Not having had the benefit of hearing the experiences of those farmers, workers, technologists and administrators derived from research and involvement, they will continue to base their arguments on the undeniable facts at hand. These include declining production, reducing prices, high production costs and inefficiencies at field and factory level. In addition, they will cite the enormous amounts taken from the public purse to keep the Government-owned factories afloat. Compelling basis for the argument to shut down the industry, aren't they?
OF A DIFFERENT VIEW
But Livingstone Morrison, president of the Sugar Company of Jamaica (SCJ) that has for so long depended on government grants to keep the mills turning at less than a third of their capacity, is of a much different view. Speaking at the launch of Sugar Week in Westmoreland, Mr. Morrison declared that the local industry had the capacity to "remain competitive". I believe he was misquoted and must have said "to become competitive" for everyone knows of the inefficiencies, especially within the SCJ. Indeed, in identifying the need for plant modernisation, improved field operations and greater labour productivity, he was acknowledging the uncompetitiveness of the industry in its present state.
The question has been asked and could be repeated: What has happened to the billions of dollars that the Government is supposed to have dumped into the company since its re-acquisition just under a decade ago. We have heard that much of it has gone to pay off debts that were incurred prior to re-acquisition but quite a bit was supposed to have been used for retooling of factories. Apparently the SCJ, which accounts for about 70 per cent of the industry, has been cash-starved from day one and the funds received have never been enough to get it out of debt and into proper operating condition. Based on the performance of the two privately-owned factories and that of a number of farmers, it is clear that with proper management the sugar industry can be viable in spite of the difficulties it has been experiencing in recent times.

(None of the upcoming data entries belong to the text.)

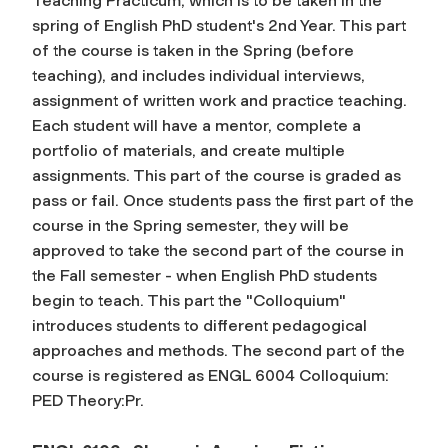
Teaching Practicum, which is to be taken in the
spring of English PhD student's 2nd Year. This part
of the course is taken in the Spring (before
teaching), and includes individual interviews,
assignment of written work and practice teaching.
Each student will have a mentor, complete a
portfolio of materials, and create multiple
assignments. This part of the course is graded as
pass or fail. Once students pass the first part of the
course in the Spring semester, they will be
approved to take the second part of the course in
the Fall semester - when English PhD students
begin to teach. This part the "Colloquium"
introduces students to different pedagogical
approaches and methods. The second part of the
course is registered as ENGL 6004 Colloquium:
PED Theory:Pr.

Agriculture and Land Minister, Roger Clarke, himself a successful cane farmer, speaking at the launch function , seems to have been singing from the same hymn sheet as Mr. Morrison at last. (And why not, since they were at the same church service.) He declared that sugar cane was "still the best agricultural crop that can be grown in Jamaica".
'LEAVE SUGAR ALONE'
And, as if they were crafting a sugar Memorandum of Understanding (MoU), Opposition spokesman on Agriculture, Senator Anthony Johnson, joined in to declare the importance of the sugar industry which was occupying only 70,000 acres of the 400,000 acres of land available for farming.
"Leave sugar alone," he urged. "Use some of the other acreage that is idle to grow other crops. There is room for all of them." Senator Johnson was at a JAST field day in Clarendon on Thursday, June 15, part of the activities of Sugar Week.
Yet, all of those declarations could not be enough to convince any doubtful Thomas to invest in sugar when it is well known that the price paid for our exports to the European Union will be reduced by 39 per cent over the next four years. But those persons, who attended the seminar put on by the Sugar Week committee at Bernard Lodge on Tuesday, June 13, were very anxious to go out and plant cane when they heard from Mr. Lindsay Jolly, senior economist with the International Sugar Organisation (ISO) and Mr. Joshua Jaddoo, factory services manager at the Sugar Industry Research Institute on the real benefits to be derived from the production of ethanol, molasses, rum and electricity. The sugar cane is demonstrating once again that it is "a hard plant fe dead".